Made you look

“You are not a writer.” Every person at The Chronicle has told me this since I stepped into the doors of 301 Flowers my freshman year and chose the photo hallway instead of the news corridor. However, I would like to defend myself because I am a writer—I just choose to use visuals to tell my story instead of words. Pixels create the eye-catching, front-page photos that make you pick up the paper every day. So no, I am not your typical pen-to-paper writer, but I do help tell each story within the paper. I write with color, I write with depth-of-field, with shadows and emotions. Visuals, even those photos of yet another conference podium, enrich the stories flanked by rows of perfectly kerned black text. But now, you are reading my writing and not my photos for one of the first times in the history of my four years behind this paper.

You all learned the ABCs or your native tongue’s equivalent—some in preschool, and some of the more precocious learned their letters in the womb. Amid your lessons on letters were lessons on the color wheel (if you grew up outside the borders of California, and if your school had elected to preserve the arts from budget slaughter). By first grade, you all knew that “m,” “a” and “t” spelled mat, 1 + 2 = 3 and yellow mixed with red made orange. But as we grow older we lose focus on the color. Culturally, we put a primacy on reading letters and symbols, yet few of us learned how to read an image.

If you look around yourself today, how many images are you asked to pick apart and decode? Zero. Yet you are only asked to digest thousands of images daily. Think about it. We are constantly surrounded by images, in our textbooks and on our computer screens, cell phones and TVs. We are constantly consuming images, yet we don’t do so as critically as we should.

English classes teach us to parse text, but we are not taught to pull apart the interlocking threads of an image and understand the nuances of what we observe. History textbooks come laden with images, but we treat them as illustrations rather than as sources. Don’t skip the images; they are there not just to show, but to tell.

Reading images needs to be incorporated into our classrooms, just like reading texts. Visual literacy makes educated, engaged citizens. Who produced the image? Is it a reliable source? Where does it come from? Why was it produced? What is it trying to say? You ask these questions of the written word. I challenge you to try out these questions on the next Facebook album you peruse during finals procrastination. All images can be interrogated and analyzed, even the embarrassing party ones you immediately de-tag.

I hope the answer is clear: We need more visual literacy in our classrooms, even here at Duke. No one wants another requirement for graduation, but a visual literacy one should be discussed by the administration.

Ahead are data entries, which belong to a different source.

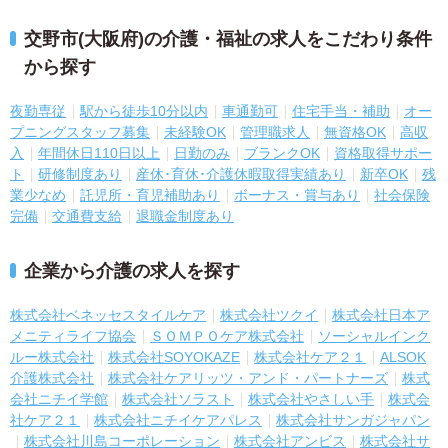
交野市(大阪府)の介護・福祉の求人をこだわり条件
から探す
夜勤専従
駅から徒歩10分以内
車通勤可
住宅手当・補助
オー
プニングスタッフ募集
未経験OK
管理職求人
無資格OK
高収
入
年間休日110日以上
日勤のみ
ブランクOK
資格取得サポー
ト
研修制度あり
産休･育休･介護休暇取得実績あり
新卒OK
残
業少なめ
託児所・育児補助あり
ボーナス・賞与あり
社会保険
完備
交通費支給
退職金制度あり
企業から介護の求人を探す
株式会社ベネッセスタイルケア
株式会社ツクイ
株式会社日本ア
メニティライフ協会
ＳＯＭＰＯケア株式会社
ソーシャルインク
ルー株式会社
株式会社SOYOKAZE
株式会社ケア２１
ALSOK
介護株式会社
株式会社ケアリッツ・アンド・パートナーズ
株式
会社ニチイ学館
株式会社ソラスト
株式会社やさしい手
株式会
社ケア２１
株式会社ニチイケアパレス
株式会社サンガジャパン
株式会社川島コーポレーション
株式会社アンビス
株式会社サ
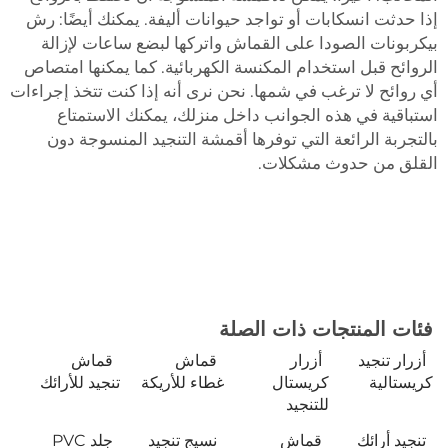
إذا حدثت انسكابات أو تواجد حيوانات أليفة. يمكنك أيضًا: رش
بيكربونات الصودا على القماش واتركها لبضع ساعات لإزالة
الروائح قبل استخدام المكنسة الكهربائية. كما يمكنها امتصاص
أي روائح لا ترغب في شمها. نحن نرى أنه إذا كنت تتخذ إجراءات
استباقية في هذه الجوانب داخل منزلك، يمكنك الاستمتاع
بالتجربة الرائعة التي توفرها أقمشة التنجيد المنسوجة دون
القلق من حدوث مشكلات.
فئات المنتجات ذات الصلة
أزرار تنجيد
أزرار
قماش
قماش
كريستالية
كريستال
غطاء للأريكة
تنجيد للأرائك
للتنجيد
تنجيد أرائك
قماش
نسيج تنجيد
جلد PVC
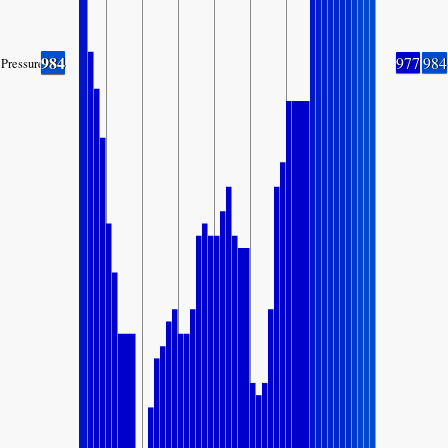
984
977
984
Pressure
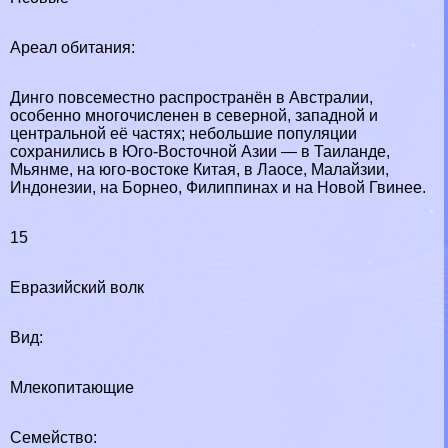
Ареал обитания:
Динго повсеместно распространён в Австралии,
особенно многочисленен в северной, западной и
центральной её частях; небольшие популяции
сохранились в Юго-Восточной Азии — в Таиланде,
Мьянме, на юго-востоке Китая, в Лаосе, Малайзии,
Индонезии, на Борнео, Филиппинах и на Новой Гвинее.
15
Евразийский волк
Вид:
Млекопитающие
Семейство:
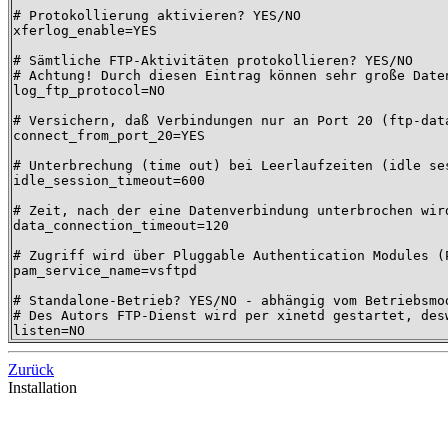
# Protokollierung aktivieren? YES/NO

xferlog_enable=YES

# Sämtliche FTP-Aktivitäten protokollieren? YES/NO

# Achtung! Durch diesen Eintrag können sehr große Daten
log_ftp_protocol=NO

# Versichern, daß Verbindungen nur an Port 20 (ftp-data
connect_from_port_20=YES

# Unterbrechung (time out) bei Leerlaufzeiten (idle ses
idle_session_timeout=600

# Zeit, nach der eine Datenverbindung unterbrochen wird
data_connection_timeout=120

# Zugriff wird über Pluggable Authentication Modules (P
pam_service_name=vsftpd

# Standalone-Betrieb? YES/NO - abhängig vom Betriebsmod
# Des Autors FTP-Dienst wird per xinetd gestartet, desw
listen=NO
Zurück
Installation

PowerPoint is a tool for sharing visuals, but so often the visuals linger on the screen behind us, and we don’t call on the audience to read the constituent elements. And we’ve all seen those presentations where someone copies and pastes their paper in size 11 font onto slide after slide.

Please, dear underclassmen, save future generations of Dukies from student presentation boredom: Use some pictures! Ask the audience to read them with you. And don’t just copy and paste from Google—just like for your papers, you need to check your sources.

The simple query: What do you see? If we ask this question more frequently we will see that we all “read” visuals differently.

Some people thrive on visuals. Reading was not fun for me when I was a kid because I saw things visually. That is why the camera naturally became my pen, my way of communicating with the world. At Duke, I feared that my visual eye would hold me back. Quite the contrary, I found visual studies, a major that allowed me to explore every discipline visually and ask critical questions about imagery. The classroom even complemented my night job at the newspaper, where, as a sophomore, I learned to pair the daily stories with what the photographers brought in.

Storytellers, no matter their medium, whether it be words or images, work to tell a captivating truth of what happened. Headlines may capture your attention, but I bet it is the image of Scheyer jumping into Thomas’ arms that made you grab the newsprint on April 5, 2010. I ask you to always question what made you look.

Duke made me look at the world differently, and I hope it does the same for you.

Maya Robinson is a Trinity senior. She is the creative director of Towerview Magazine, former photo editor, and former multimedia editor of The Chronicle.